▶ _Activity_
Type out the data again, word for word and in full.

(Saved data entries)
######

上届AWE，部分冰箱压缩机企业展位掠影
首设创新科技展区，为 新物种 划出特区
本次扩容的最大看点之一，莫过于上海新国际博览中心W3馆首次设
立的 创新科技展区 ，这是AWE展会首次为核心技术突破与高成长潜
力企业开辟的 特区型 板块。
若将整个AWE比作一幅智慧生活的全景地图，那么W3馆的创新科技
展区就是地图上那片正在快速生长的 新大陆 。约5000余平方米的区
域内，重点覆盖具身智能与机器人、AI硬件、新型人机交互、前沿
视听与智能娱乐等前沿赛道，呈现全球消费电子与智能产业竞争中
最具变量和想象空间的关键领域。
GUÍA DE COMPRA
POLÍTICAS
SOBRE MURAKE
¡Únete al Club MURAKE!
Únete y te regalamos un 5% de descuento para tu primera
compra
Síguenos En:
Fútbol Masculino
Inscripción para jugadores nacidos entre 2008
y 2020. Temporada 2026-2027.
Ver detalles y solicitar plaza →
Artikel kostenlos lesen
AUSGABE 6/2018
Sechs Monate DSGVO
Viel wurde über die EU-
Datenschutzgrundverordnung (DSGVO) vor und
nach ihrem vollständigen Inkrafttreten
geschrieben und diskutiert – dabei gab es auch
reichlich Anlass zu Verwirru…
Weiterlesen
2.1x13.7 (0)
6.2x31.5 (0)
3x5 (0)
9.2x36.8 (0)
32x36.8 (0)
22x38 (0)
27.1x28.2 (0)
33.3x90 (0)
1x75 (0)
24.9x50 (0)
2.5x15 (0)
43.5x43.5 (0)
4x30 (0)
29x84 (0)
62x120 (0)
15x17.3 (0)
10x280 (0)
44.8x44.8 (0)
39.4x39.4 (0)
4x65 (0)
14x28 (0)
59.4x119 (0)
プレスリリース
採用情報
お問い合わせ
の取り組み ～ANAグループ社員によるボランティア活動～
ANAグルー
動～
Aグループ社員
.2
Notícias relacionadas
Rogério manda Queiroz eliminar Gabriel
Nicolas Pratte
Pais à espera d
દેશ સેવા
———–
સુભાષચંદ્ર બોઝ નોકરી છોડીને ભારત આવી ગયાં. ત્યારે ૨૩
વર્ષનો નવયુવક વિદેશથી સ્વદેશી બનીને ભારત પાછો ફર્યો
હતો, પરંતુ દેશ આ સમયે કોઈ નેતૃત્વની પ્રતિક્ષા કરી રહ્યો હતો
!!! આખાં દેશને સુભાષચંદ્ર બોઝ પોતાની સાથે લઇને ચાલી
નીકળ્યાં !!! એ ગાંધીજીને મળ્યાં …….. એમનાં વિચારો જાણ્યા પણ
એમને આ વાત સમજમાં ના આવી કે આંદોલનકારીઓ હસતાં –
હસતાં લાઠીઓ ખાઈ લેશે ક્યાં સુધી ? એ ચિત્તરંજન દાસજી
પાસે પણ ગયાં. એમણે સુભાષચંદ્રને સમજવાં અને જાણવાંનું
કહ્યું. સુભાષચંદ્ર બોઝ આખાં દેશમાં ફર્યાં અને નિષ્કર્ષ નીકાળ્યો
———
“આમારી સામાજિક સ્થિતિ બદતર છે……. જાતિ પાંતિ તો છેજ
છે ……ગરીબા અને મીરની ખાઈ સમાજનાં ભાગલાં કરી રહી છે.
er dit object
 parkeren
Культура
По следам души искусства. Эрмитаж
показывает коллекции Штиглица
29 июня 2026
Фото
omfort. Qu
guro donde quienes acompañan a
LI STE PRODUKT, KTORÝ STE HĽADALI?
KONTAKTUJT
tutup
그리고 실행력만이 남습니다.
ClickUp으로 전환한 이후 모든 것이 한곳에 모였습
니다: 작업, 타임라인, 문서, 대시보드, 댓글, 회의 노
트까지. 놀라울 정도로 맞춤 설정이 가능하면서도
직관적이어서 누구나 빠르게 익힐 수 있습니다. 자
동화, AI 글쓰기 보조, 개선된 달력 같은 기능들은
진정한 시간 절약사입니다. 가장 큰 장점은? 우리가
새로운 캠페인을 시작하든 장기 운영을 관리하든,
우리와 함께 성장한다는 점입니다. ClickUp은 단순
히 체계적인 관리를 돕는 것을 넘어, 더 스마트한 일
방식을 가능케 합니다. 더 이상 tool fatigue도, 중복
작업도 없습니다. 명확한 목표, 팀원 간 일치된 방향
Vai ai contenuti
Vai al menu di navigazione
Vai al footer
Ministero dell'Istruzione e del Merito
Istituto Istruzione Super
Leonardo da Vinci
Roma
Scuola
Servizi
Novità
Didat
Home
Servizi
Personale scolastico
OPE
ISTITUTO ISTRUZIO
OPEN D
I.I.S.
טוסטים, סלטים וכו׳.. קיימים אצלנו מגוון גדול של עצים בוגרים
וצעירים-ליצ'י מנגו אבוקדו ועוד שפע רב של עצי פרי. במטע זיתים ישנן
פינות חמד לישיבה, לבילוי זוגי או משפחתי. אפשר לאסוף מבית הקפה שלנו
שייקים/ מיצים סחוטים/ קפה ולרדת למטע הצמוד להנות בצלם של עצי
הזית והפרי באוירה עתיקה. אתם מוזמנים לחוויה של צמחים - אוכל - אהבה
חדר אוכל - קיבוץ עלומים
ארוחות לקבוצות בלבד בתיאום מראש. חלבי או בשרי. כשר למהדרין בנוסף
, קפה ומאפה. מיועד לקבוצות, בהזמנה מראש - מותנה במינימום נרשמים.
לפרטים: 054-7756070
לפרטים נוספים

######

▶ _Answer below_
上届AWE，部分冰箱压缩机企业展位掠影
首设创新科技展区，为 新物种 划出特区
本次扩容的最大看点之一，莫过于上海新国际博览中心W3馆首次设
立的 创新科技展区 ，这是AWE展会首次为核心技术突破与高成长潜
力企业开辟的 特区型 板块。
若将整个AWE比作一幅智慧生活的全景地图，那么W3馆的创新科技
展区就是地图上那片正在快速生长的 新大陆 。约5000余平方米的区
域内，重点覆盖具身智能与机器人、AI硬件、新型人机交互、前沿
视听与智能娱乐等前沿赛道，呈现全球消费电子与智能产业竞争中
最具变量和想象空间的关键领域。
GUÍA DE COMPRA
POLÍTICAS
SOBRE MURAKE
¡Únete al Club MURAKE!
Únete y te regalamos un 5% de descuento para tu primera
compra
Síguenos En:
Fútbol Masculino
Inscripción para jugadores nacidos entre 2008
y 2020. Temporada 2026-2027.
Ver detalles y solicitar plaza →
Artikel kostenlos lesen
AUSGABE 6/2018
Sechs Monate DSGVO
Viel wurde über die EU-
Datenschutzgrundverordnung (DSGVO) vor und
nach ihrem vollständigen Inkrafttreten
geschrieben und diskutiert – dabei gab es auch
reichlich Anlass zu Verwirru…
Weiterlesen
2.1x13.7 (0)
6.2x31.5 (0)
3x5 (0)
9.2x36.8 (0)
32x36.8 (0)
22x38 (0)
27.1x28.2 (0)
33.3x90 (0)
1x75 (0)
24.9x50 (0)
2.5x15 (0)
43.5x43.5 (0)
4x30 (0)
29x84 (0)
62x120 (0)
15x17.3 (0)
10x280 (0)
44.8x44.8 (0)
39.4x39.4 (0)
4x65 (0)
14x28 (0)
59.4x119 (0)
プレスリリース
採用情報
お問い合わせ
の取り組み ～ANAグループ社員によるボランティア活動～
ANAグルー
動～
Aグループ社員
.2
Notícias relacionadas
Rogério manda Queiroz eliminar Gabriel
Nicolas Pratte
Pais à espera d
દેશ સેવા
———–
સુભાષચંદ્ર બોઝ નોકરી છોડીને ભારત આવી ગયાં. ત્યારે ૨૩
વર્ષનો નવયુવક વિદેશથી સ્વદેશી બનીને ભારત પાછો ફર્યો
હતો, પરંતુ દેશ આ સમયે કોઈ નેતૃત્વની પ્રતિક્ષા કરી રહ્યો હતો
!!! આખાં દેશને સુભાષચંદ્ર બોઝ પોતાની સાથે લઇને ચાલી
નીકળ્યાં !!! એ ગાંધીજીને મળ્યાં …….. એમનાં વિચારો જાણ્યા પણ
એમને આ વાત સમજમાં ના આવી કે આંદોલનકારીઓ હસતાં –
હસતાં લાઠીઓ ખાઈ લેશે ક્યાં સુધી ? એ ચિત્તરંજન દાસજી
પાસે પણ ગયાં. એમણે સુભાષચંદ્રને સમજવાં અને જાણવાંનું
કહ્યું. સુભાષચંદ્ર બોઝ આખાં દેશમાં ફર્યાં અને નિષ્કર્ષ નીકાળ્યો
———
“આમારી સામાજિક સ્થિતિ બદતર છે……. જાતિ પાંતિ તો છેજ
છે ……ગરીબા અને મીરની ખાઈ સમાજનાં ભાગલાં કરી રહી છે.
er dit object
 parkeren
Культура
По следам души искусства. Эрмитаж
показывает коллекции Штиглица
29 июня 2026
Фото
omfort. Qu
guro donde quienes acompañan a
LI STE PRODUKT, KTORÝ STE HĽADALI?
KONTAKTUJT
tutup
그리고 실행력만이 남습니다.
ClickUp으로 전환한 이후 모든 것이 한곳에 모였습
니다: 작업, 타임라인, 문서, 대시보드, 댓글, 회의 노
트까지. 놀라울 정도로 맞춤 설정이 가능하면서도
직관적이어서 누구나 빠르게 익힐 수 있습니다. 자
동화, AI 글쓰기 보조, 개선된 달력 같은 기능들은
진정한 시간 절약사입니다. 가장 큰 장점은? 우리가
새로운 캠페인을 시작하든 장기 운영을 관리하든,
우리와 함께 성장한다는 점입니다. ClickUp은 단순
히 체계적인 관리를 돕는 것을 넘어, 더 스마트한 일
방식을 가능케 합니다. 더 이상 tool fatigue도, 중복
작업도 없습니다. 명확한 목표, 팀원 간 일치된 방향
Vai ai contenuti
Vai al menu di navigazione
Vai al footer
Ministero dell'Istruzione e del Merito
Istituto Istruzione Super
Leonardo da Vinci
Roma
Scuola
Servizi
Novità
Didat
Home
Servizi
Personale scolastico
OPE
ISTITUTO ISTRUZIO
OPEN D
I.I.S.
טוסטים, סלטים וכו׳.. קיימים אצלנו מגוון גדול של עצים בוגרים
וצעירים-ליצ'י מנגו אבוקדו ועוד שפע רב של עצי פרי. במטע זיתים ישנן
פינות חמד לישיבה, לבילוי זוגי או משפחתי. אפשר לאסוף מבית הקפה שלנו
שייקים/ מיצים סחוטים/ קפה ולרדת למטע הצמוד להנות בצלם של עצי
הזית והפרי באוירה עתיקה. אתם מוזמנים לחוויה של צמחים - אוכל - אהבה
חדר אוכל - קיבוץ עלומים
ארוחות לקבוצות בלבד בתיאום מראש. חלבי או בשרי. כשר למהדרין בנוסף
, קפה ומאפה. מיועד לקבוצות, בהזמנה מראש - מותנה במינימום נרשמים.
לפרטים: 054-7756070
לפרטים נוספים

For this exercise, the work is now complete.